Would you mind elaborating? I.e., in what way does it not work well? Your upstream in this case is Debian, they still maintain i386 (dpkg arch, not “would run on an actual i386”) as a first class arch, and you don’t hear “Debian” and “not maintained correctly” in the same sentence very often. As long as the i386 packages are built from the same source as the amd64 ones, they stay current, most fixes trickle down to them as well. The exposure is limited to issues that only manifest in the i386 version of a package. That’s much better odds than amd64 universe and PPA packages, that may not receive any updates at all and be of questionable quality to begin with.

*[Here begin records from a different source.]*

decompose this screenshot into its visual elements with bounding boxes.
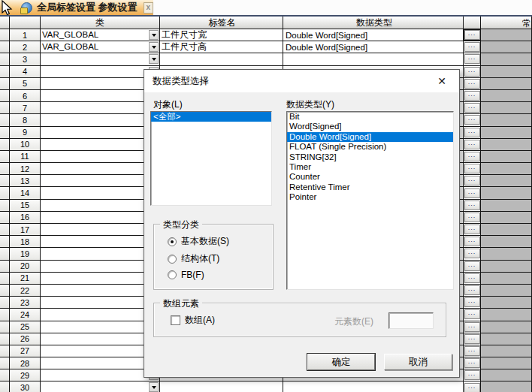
class-cell[interactable] bbox=[41, 236, 160, 248]
class-cell[interactable] bbox=[41, 212, 160, 224]
browse-button[interactable]: ... bbox=[464, 188, 480, 198]
tab-close-icon[interactable]: x bbox=[144, 2, 153, 14]
browse-button[interactable]: ... bbox=[464, 309, 480, 319]
radio-button[interactable] bbox=[168, 237, 177, 246]
data-type-list-item[interactable]: FLOAT (Single Precision) bbox=[287, 142, 453, 152]
data-type-list-item[interactable]: Timer bbox=[287, 162, 453, 172]
browse-button[interactable]: ... bbox=[464, 30, 480, 40]
constant-cell[interactable] bbox=[481, 321, 532, 333]
row-select-cell[interactable] bbox=[0, 41, 10, 53]
data-type-list-item[interactable]: Word[Signed] bbox=[287, 122, 453, 131]
row-number-cell[interactable]: 28 bbox=[10, 357, 41, 369]
constant-cell[interactable] bbox=[481, 212, 532, 224]
row-number-cell[interactable]: 27 bbox=[10, 345, 41, 357]
row-number-cell[interactable]: 1 bbox=[10, 29, 41, 41]
class-cell[interactable] bbox=[41, 114, 160, 126]
constant-cell[interactable] bbox=[481, 175, 532, 187]
browse-button[interactable]: ... bbox=[464, 334, 480, 344]
constant-cell[interactable] bbox=[481, 200, 532, 212]
constant-cell[interactable] bbox=[481, 127, 532, 139]
row-select-cell[interactable] bbox=[0, 297, 10, 309]
constant-cell[interactable] bbox=[481, 309, 532, 321]
browse-button[interactable]: ... bbox=[464, 67, 480, 77]
browse-button[interactable]: ... bbox=[464, 201, 480, 210]
row-number-cell[interactable]: 14 bbox=[10, 187, 41, 199]
data-type-listbox[interactable]: BitWord[Signed]Double Word[Signed]FLOAT … bbox=[286, 111, 454, 290]
row-select-cell[interactable] bbox=[0, 114, 10, 126]
constant-cell[interactable] bbox=[481, 163, 532, 175]
constant-cell[interactable] bbox=[481, 90, 532, 102]
row-select-cell[interactable] bbox=[0, 285, 10, 297]
row-select-cell[interactable] bbox=[0, 224, 10, 236]
browse-button[interactable]: ... bbox=[464, 383, 480, 392]
constant-cell[interactable] bbox=[481, 261, 532, 273]
data-type-list-item[interactable]: Counter bbox=[287, 172, 453, 182]
chevron-down-icon[interactable] bbox=[149, 42, 159, 52]
class-cell[interactable] bbox=[41, 102, 160, 114]
row-select-cell[interactable] bbox=[0, 345, 10, 357]
class-cell[interactable] bbox=[41, 297, 160, 309]
constant-cell[interactable] bbox=[481, 248, 532, 260]
row-number-cell[interactable]: 25 bbox=[10, 321, 41, 333]
class-cell[interactable] bbox=[41, 187, 160, 199]
chevron-down-icon[interactable] bbox=[149, 382, 159, 392]
row-select-cell[interactable] bbox=[0, 139, 10, 151]
class-cell[interactable] bbox=[41, 175, 160, 187]
object-list-item[interactable]: <全部> bbox=[151, 112, 271, 122]
row-select-cell[interactable] bbox=[0, 273, 10, 285]
class-cell[interactable] bbox=[41, 333, 160, 345]
constant-cell[interactable] bbox=[481, 187, 532, 199]
constant-cell[interactable] bbox=[481, 151, 532, 163]
browse-button[interactable]: ... bbox=[464, 322, 480, 332]
row-select-cell[interactable] bbox=[0, 78, 10, 90]
class-cell[interactable] bbox=[41, 285, 160, 297]
row-number-cell[interactable]: 7 bbox=[10, 102, 41, 114]
constant-cell[interactable] bbox=[481, 139, 532, 151]
row-select-cell[interactable] bbox=[0, 187, 10, 199]
data-type-list-item[interactable]: Double Word[Signed] bbox=[287, 132, 453, 142]
label-name-cell[interactable]: 工件尺寸宽 bbox=[160, 29, 283, 41]
constant-cell[interactable] bbox=[481, 53, 532, 65]
class-cell[interactable] bbox=[41, 357, 160, 369]
array-checkbox[interactable] bbox=[171, 315, 180, 325]
data-type-list-item[interactable]: Bit bbox=[287, 112, 453, 122]
browse-button[interactable]: ... bbox=[464, 249, 480, 258]
row-select-cell[interactable] bbox=[0, 151, 10, 163]
constant-cell[interactable] bbox=[481, 29, 532, 41]
row-select-cell[interactable] bbox=[0, 321, 10, 333]
row-number-cell[interactable]: 2 bbox=[10, 41, 41, 53]
row-number-cell[interactable]: 30 bbox=[10, 381, 41, 392]
cancel-button[interactable]: 取消 bbox=[384, 354, 452, 370]
browse-button[interactable]: ... bbox=[464, 91, 480, 101]
class-cell[interactable] bbox=[41, 151, 160, 163]
row-number-cell[interactable]: 3 bbox=[10, 53, 41, 65]
row-number-cell[interactable]: 16 bbox=[10, 212, 41, 224]
class-cell[interactable] bbox=[41, 66, 160, 78]
row-select-cell[interactable] bbox=[0, 381, 10, 392]
constant-cell[interactable] bbox=[481, 66, 532, 78]
browse-button[interactable]: ... bbox=[464, 358, 480, 368]
constant-cell[interactable] bbox=[481, 78, 532, 90]
class-cell[interactable] bbox=[41, 53, 160, 65]
row-number-cell[interactable]: 5 bbox=[10, 78, 41, 90]
browse-button[interactable]: ... bbox=[464, 370, 480, 380]
constant-cell[interactable] bbox=[481, 381, 532, 392]
row-select-cell[interactable] bbox=[0, 333, 10, 345]
data-type-cell[interactable]: Double Word[Signed] bbox=[283, 29, 464, 41]
data-type-cell[interactable] bbox=[283, 53, 464, 65]
class-cell[interactable] bbox=[41, 345, 160, 357]
row-number-cell[interactable]: 19 bbox=[10, 248, 41, 260]
row-select-cell[interactable] bbox=[0, 175, 10, 187]
browse-button[interactable]: ... bbox=[464, 297, 480, 307]
element-count-input[interactable] bbox=[388, 312, 434, 329]
row-number-cell[interactable]: 29 bbox=[10, 369, 41, 381]
row-number-cell[interactable]: 23 bbox=[10, 297, 41, 309]
class-cell[interactable]: VAR_GLOBAL bbox=[41, 29, 160, 41]
row-select-cell[interactable] bbox=[0, 66, 10, 78]
class-cell[interactable] bbox=[41, 309, 160, 321]
class-cell[interactable] bbox=[41, 321, 160, 333]
class-cell[interactable] bbox=[41, 369, 160, 381]
class-cell[interactable] bbox=[41, 127, 160, 139]
constant-cell[interactable] bbox=[481, 114, 532, 126]
constant-cell[interactable] bbox=[481, 41, 532, 53]
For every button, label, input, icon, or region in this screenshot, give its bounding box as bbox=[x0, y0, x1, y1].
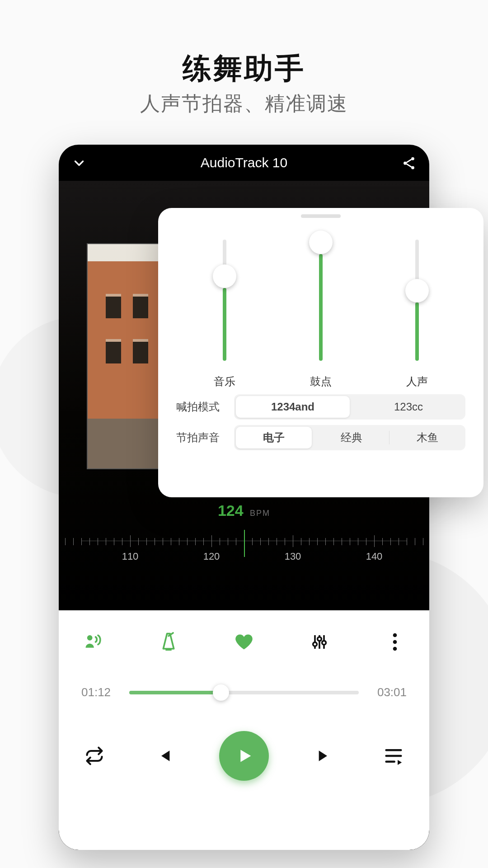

The fact is, current amd64 systems can run 32-bit code natively, removing support on the OS level is a regression in hardware support. I’d be against it in principle even if there weren’t any major use-cases – and there are plenty. (One could even make the case for re-introducing i386 as an installable architecture, if not for 32-bit/hybrid Atom boards and netbooks then for lighter [= more] VMs, but I digress.) The point is, 32-bit code is not legacy, hardware that cannot run 64-bit code is – that’s a big difference. Even if it were legacy, it looks like many people still want or even need to run 32-bit software, and why shouldn’t they? When choosing an OS, they ask “Does it run my stuff, and does it run it well?”, not “Is it pure 64-bit?” – and for once, they got it right.
IMHO, running both 32-bit and 64-bit code on amd64 at the same time should be fully supported and as seamlessly as possible – Windows does that very well – for the foreseeable future, and multiarch is, as of now, the best way to do that. Compiling the 32-bit packages to target amd64 CPUs is an option, as is selectively dropping non-essential packages that won’t compile and would be too much effort to fix.
Bundles (Flatpack/Snap/Appimage) currently negate all advantages of centralised package management, containers/VMs aren’t there yet, either. Too much overhead, too much complexity to manage, too fragile for the desktop, not at all well integrated, let alone seamless.
It’s highly likely that a better solution than multiarch will emerge, maybe in conjunction with a paradigm shift to containerise everything transparently (cf. Qubes), who knows, but it isn’t even on the horizon yet, so why the rush?